40 (39)

Skala desibel dengingan tersebut kian bertambah. Makhluk hijau itu mulai panik dan berlarian ke sana kemari. Telinga mereka seperti dirobek dari dalam. Goblin-goblin itu akhirnya tumbang dan menggelepar ke tanah.

Si tetua goblin yang baru saja terjatuh dari singgasananya merasa was-was. Ia mulai berpikir bahwa semua ini disebabkan oleh penyihir-penyihir yang ia tangkap tadi.

Tapi ... bagaimana bisa?

Goblin tua itu memutuskan untuk melihat keadaan para tawanannya yang tengah diikat pada tiang di tengah lapangan. Ia berjalan dengan tertatih-tatih.

Ia semakin curiga saat mendapati bahwa tiang yang seharusnya menjadi tempat bagi Lila dan rekannya yang lain diikat itu malah ... kosong. Goblin berkepala licin itu tersentak dan mundur ke belakang.

Ia mempererat gengaman terhadap tongkat sihir yang ada di tangannya. Ia tidak mau kejadian yang sama terulang lagi dan menyebabkan tongkat sihirnya jatuh ke tangan orang lain.

Makhluk itu serta merta meningkatkan kewaspadaannya. Ia yakin, penyihir-penyihir itu saat ini pasti sudah kabur dan sedang bersembunyi di suatu tempat sembari menunggu waktu yang tepat untuk menyerangnya. Ia tidak akan membiarkan skenario itu terjadi.

"Keluar kalian!" Goblin tua itu berteriak kepada langit malam. Sorot matanya tajam menelusuri segala sisi lapangan.

Ia selalu berpikir bahwa penyihir-penyihir itu tidak mungkin kabur dari perkampungan ini. Tujuan mereka pasti untuk mendapatkan manuskrip sihir dan sebuah hal yang sia-sia jika mereka pergi dengan tangan kosong.

Goblin itu masih mengedarkan pandangannya ke penjuru lapangan. Ia tidak segan-segan langsung membidik suara sekecil apa pun yang terdengar di telinganya saat ini.

Di sisi lain, rakyat-rakyatnya saat ini tengah menderita. Raungan dan isakan terdengar di mana-mana. Si tetua goblin tidak peduli. Nasib rakyatnya saat ini bukan urusannya. Yang ia pedulikan saat ini hanyalah keadaannya seorang.

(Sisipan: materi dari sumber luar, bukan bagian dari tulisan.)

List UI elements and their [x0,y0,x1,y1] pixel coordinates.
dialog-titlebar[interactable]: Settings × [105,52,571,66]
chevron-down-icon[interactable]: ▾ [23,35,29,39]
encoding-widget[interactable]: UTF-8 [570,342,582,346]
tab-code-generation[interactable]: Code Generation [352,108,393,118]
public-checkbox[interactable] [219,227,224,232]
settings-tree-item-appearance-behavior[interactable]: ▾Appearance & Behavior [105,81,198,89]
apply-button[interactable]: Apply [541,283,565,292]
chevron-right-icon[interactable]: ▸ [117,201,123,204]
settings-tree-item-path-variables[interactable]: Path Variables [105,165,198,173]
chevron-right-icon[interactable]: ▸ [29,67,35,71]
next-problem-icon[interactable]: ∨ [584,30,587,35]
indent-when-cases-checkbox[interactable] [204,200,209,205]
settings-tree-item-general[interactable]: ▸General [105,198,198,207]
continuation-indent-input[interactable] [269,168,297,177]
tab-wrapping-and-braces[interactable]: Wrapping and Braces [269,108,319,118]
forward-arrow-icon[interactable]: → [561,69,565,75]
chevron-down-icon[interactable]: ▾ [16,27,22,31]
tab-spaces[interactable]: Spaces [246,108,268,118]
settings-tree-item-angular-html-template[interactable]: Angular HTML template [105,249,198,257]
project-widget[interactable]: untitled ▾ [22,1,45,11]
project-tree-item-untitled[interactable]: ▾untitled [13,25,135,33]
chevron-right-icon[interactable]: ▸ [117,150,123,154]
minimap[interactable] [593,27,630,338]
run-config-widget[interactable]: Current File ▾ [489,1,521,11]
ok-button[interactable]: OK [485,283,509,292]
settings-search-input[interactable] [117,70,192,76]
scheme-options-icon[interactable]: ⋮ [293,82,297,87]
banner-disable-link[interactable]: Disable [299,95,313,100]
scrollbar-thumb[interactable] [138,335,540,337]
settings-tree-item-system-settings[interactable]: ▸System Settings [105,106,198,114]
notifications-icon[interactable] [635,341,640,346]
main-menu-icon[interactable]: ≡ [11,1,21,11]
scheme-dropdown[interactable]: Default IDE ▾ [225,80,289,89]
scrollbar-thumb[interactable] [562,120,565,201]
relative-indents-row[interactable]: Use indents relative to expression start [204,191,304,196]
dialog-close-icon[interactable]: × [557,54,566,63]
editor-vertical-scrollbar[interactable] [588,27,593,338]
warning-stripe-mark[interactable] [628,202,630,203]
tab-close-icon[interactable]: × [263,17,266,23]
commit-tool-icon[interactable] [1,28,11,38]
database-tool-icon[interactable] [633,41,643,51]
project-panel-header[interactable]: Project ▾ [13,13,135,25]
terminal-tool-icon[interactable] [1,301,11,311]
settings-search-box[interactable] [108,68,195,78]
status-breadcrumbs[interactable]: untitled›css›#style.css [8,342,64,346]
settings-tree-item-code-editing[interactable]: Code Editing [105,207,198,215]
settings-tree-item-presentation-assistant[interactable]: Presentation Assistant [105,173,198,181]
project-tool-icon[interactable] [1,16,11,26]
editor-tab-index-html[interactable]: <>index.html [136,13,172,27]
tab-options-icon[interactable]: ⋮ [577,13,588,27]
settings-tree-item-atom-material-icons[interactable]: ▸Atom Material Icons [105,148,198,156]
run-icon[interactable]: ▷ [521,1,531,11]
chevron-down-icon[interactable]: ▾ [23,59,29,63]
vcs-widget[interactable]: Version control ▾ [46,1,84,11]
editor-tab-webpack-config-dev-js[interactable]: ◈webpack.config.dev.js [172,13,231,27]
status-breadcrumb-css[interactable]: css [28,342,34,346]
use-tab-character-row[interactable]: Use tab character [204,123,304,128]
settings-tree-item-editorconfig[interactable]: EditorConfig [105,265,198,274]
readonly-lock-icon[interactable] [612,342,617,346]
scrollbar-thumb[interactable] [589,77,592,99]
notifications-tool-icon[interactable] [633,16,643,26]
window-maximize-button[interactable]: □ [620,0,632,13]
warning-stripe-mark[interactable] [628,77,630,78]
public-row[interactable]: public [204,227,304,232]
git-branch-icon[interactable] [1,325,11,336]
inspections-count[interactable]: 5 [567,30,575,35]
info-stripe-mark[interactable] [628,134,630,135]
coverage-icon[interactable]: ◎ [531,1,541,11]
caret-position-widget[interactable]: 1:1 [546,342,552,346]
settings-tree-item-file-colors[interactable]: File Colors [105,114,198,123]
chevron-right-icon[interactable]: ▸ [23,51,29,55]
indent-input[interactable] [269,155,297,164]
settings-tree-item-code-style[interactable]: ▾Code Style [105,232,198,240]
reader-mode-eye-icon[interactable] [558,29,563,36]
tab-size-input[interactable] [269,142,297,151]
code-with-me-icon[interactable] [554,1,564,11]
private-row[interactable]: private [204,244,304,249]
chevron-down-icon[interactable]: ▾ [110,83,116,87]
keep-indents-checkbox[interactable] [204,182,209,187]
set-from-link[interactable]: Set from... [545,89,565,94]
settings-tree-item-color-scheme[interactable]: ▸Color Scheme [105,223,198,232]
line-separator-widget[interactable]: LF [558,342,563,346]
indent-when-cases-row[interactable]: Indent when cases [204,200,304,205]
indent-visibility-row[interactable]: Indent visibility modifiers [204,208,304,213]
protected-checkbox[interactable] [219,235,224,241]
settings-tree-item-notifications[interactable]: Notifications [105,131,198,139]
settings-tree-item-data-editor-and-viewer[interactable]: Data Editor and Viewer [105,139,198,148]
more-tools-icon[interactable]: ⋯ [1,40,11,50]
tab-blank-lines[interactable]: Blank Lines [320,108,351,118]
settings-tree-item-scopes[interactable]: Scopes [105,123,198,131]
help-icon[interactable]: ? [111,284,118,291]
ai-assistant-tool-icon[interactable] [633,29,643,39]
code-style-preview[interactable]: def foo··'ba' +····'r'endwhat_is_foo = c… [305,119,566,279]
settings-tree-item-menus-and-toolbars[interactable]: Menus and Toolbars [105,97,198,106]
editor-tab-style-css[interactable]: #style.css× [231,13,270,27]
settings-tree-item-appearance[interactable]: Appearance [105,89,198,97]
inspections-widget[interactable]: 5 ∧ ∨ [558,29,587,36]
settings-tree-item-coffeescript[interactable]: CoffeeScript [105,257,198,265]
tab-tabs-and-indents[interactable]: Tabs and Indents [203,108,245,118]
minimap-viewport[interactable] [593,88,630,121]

"Keluar kalian, penyihir-penyihir sialan!" Lagi, goblin tua itu kembali berteriak entah kepada siapa. Angin malam bertiup kencang dan bunyi bilik bambu yang dilalui oleh aliran udara itu menemani perasaan was-was yang menyelimuti si tetua gpblin.

Goblin-goblin yang lain masih menggelepar seperti ikan yang kehabisan oksigen di tanah. Keadaan mereka sangat memprihatinkan, namun lagi-lagi, goblin tua bangka itu belum mau membuka pintu empatinya.

Ia akhirnya memutuskan untuk kembali mengaktifkan pengaruh mata hitamnya. Ia memejamkan matanya, merapalkan beberapa mantra, lalu kembali membuka matanya yang telah berubah seluruhnya menjadi hitam kelam.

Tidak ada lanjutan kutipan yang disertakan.